U.S. Army photo by Sgt. 1st Class Brock Jones

Is There More to the U.S. Mission in Uganda Than Finding Kony?

The U.S. sent Special Forces to Uganda to intensify the hunt for the infamous warlord Kony. But is it just part of a larger plan to contain the growing conflict in Africa? By Hilary Matfess

This week, President Obama took military action. But it wasn’t in Ukraine or Syria. Instead, he notified Congress of the deployment of 150 special forces troops and CV-22 Osprey aircraft to Uganda in order to provide support for the African Union task force charged with locating Joseph Kony, the leader of the brutal Lord’s Resistance Army (LRA).

Initial reactions to the news focused on the fraught relationship between the United States and Uganda, especially following Uganda’s recent adoption of legislation targeting homosexuals. But such analysis overestimates the importance of Uganda in this latest U.S. deployment. Obama’s military commitment represents an intervention of sorts in the crisis in the nearby Central African Republic, at a time when the EU is struggling to launch a peacekeeping force in the country and the UN is debating doing the same, amid U.S. reluctance to fund the mission.

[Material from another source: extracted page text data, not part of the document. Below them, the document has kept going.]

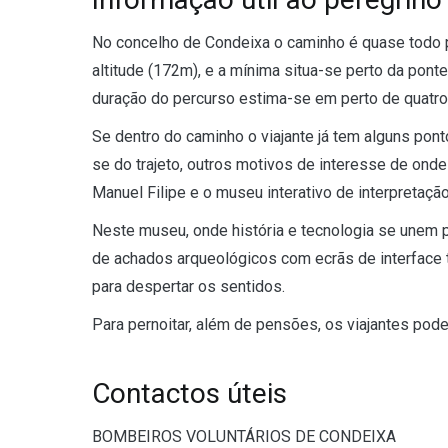
No concelho de Condeixa o caminho é quase todo p
altitude (172m), e a mínima situa-se perto da pon
duração do percurso estima-se em perto de quatro
Se dentro do caminho o viajante já tem alguns pont
se do trajeto, outros motivos de interesse de ond
Manuel Filipe e o museu interativo de interpretaçã
Neste museu, onde história e tecnologia se unem p
de achados arqueológicos com ecrãs de interface tá
para despertar os sentidos.
Para pernoitar, além de pensões, os viajantes pod
Contactos úteis
BOMBEIROS VOLUNTÁRIOS DE CONDEIXA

Two years ago this month, Joseph Kony gained widespread notoriety in the United States following the release of “Kony 2012,” a video produced by the advocacy group Invisible Children. The International Criminal Court has charged the warlord with 33 counts of war crimes and crimes against humanity, and he has reportedly taken refuge in the jungles between Uganda, South Sudan, and the Central African Republic. His army is thought to have dwindled to fewer than 250 soldiers.

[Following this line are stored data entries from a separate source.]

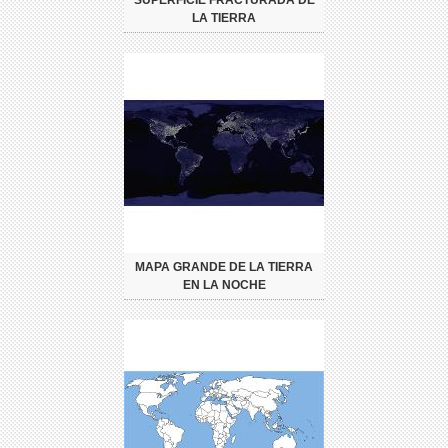
SUPERFICIE FRACTURADA DE
LA TIERRA
MAPA GRANDE DE LA TIERRA
EN LA NOCHE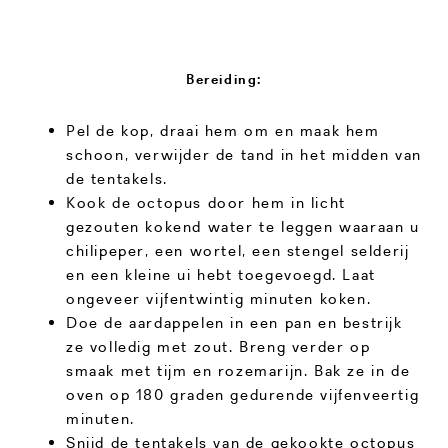
Bereiding:
Pel de kop, draai hem om en maak hem
schoon, verwijder de tand in het midden van
de tentakels.
Kook de octopus door hem in licht
gezouten kokend water te leggen waaraan u
chilipeper, een wortel, een stengel selderij
en een kleine ui hebt toegevoegd. Laat
ongeveer vijfentwintig minuten koken.
Doe de aardappelen in een pan en bestrijk
ze volledig met zout. Breng verder op
smaak met tijm en rozemarijn. Bak ze in de
oven op 180 graden gedurende vijfenveertig
minuten.
Snijd de tentakels van de gekookte octopus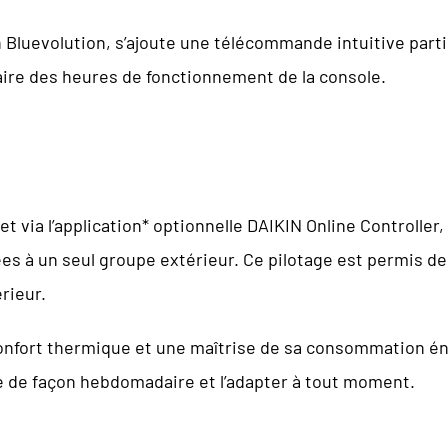
ion Bluevolution, s’ajoute une télécommande intuitive par
e des heures de fonctionnement de la console.
 et via l’application* optionnelle DAIKIN Online Controller,
es à un seul groupe extérieur. Ce pilotage est permis de
rieur.
onfort thermique et une maîtrise de sa consommation éne
 de façon hebdomadaire et l’adapter à tout moment.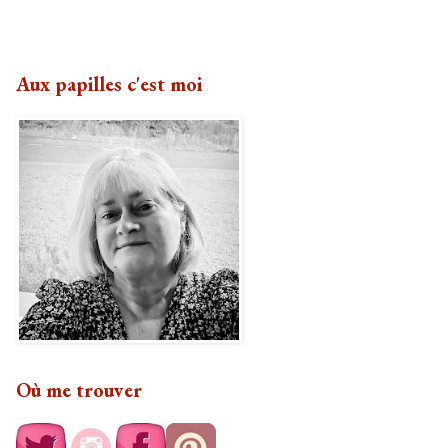
Aux papilles c'est moi
Où me trouver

But even in this anemic state, the LRA appears to have shifted its focus away from Uganda and begun conducting raids in the eastern regions of the Central African Republic. One report found that since May 2013, the LRA has abducted more than 200 people in areas controlled by predominantly Muslim Seleka. In addition to the human cost of these raids, which often include mutilation and sexual violence, they have also exacerbated tensions in the Central African Republic, even if LRA activities are only a small part of the cataclysmic violence in the country. The U.S. forces headed to Uganda will help the African Union track Kony and the LRA across Congo, Uganda, South Sudan, and the Central African Republic.

The conflict in the Central African Republic is essentially a power-sharing dispute that has divided the country along religious lines, pitting Christians against Muslims in a cycle of reprisal killings that have turned the capital into a refugee tent-city. In recent meetings on the crisis at the United Nations, American diplomats have expressed concerns about Congress funding a costly peacekeeping mission in the country. Given the American public’s war-weariness following Iraq and Afghanistan, Obama is unlikely to provide robust American support for an intricate peace-building process with a low chance of success.

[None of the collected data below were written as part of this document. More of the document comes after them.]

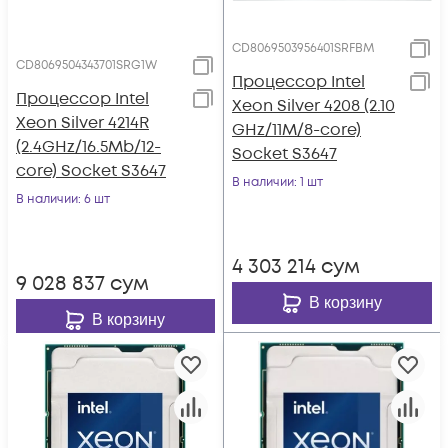
CD8069503956401SRFBM
CD8069504343701SRG1W
Процессор Intel
Процессор Intel
Xeon Silver 4208 (2.10
Xeon Silver 4214R
GHz/11M/8-core)
(2.4GHz/16.5Mb/12-
Socket S3647
core) Socket S3647
В наличии
: 1 шт
В наличии
: 6 шт
4 303 214
сум
9 028 837
сум
В корзину
В корзину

But however unpalatable intervention is, greater instability in the Central African Republic is also undesirable. A festering conflict could make the region more attractive for criminal and terrorist networks—especially given that both South Sudan and the Democratic Republic of the Congo, which border the Central African Republic, are embroiled in their own domestic conflicts. Keep in mind that instability in Somalia contributed to the tragic terrorist attack at the Westgate shopping mall in neighboring Kenya, in which 67 people were killed and more than 120 injured by members of the militant group al-Shabab.

All of which raises the question: What exactly is the U.S. hoping to achieve by sending Ospreys and special forces to Uganda? Is it simply an effort to intensify the hunt for Kony, or is it an attempt by the Obama administration to contain the conflict in the Central African Republic without committing to the peace-building process the country so desperately needs?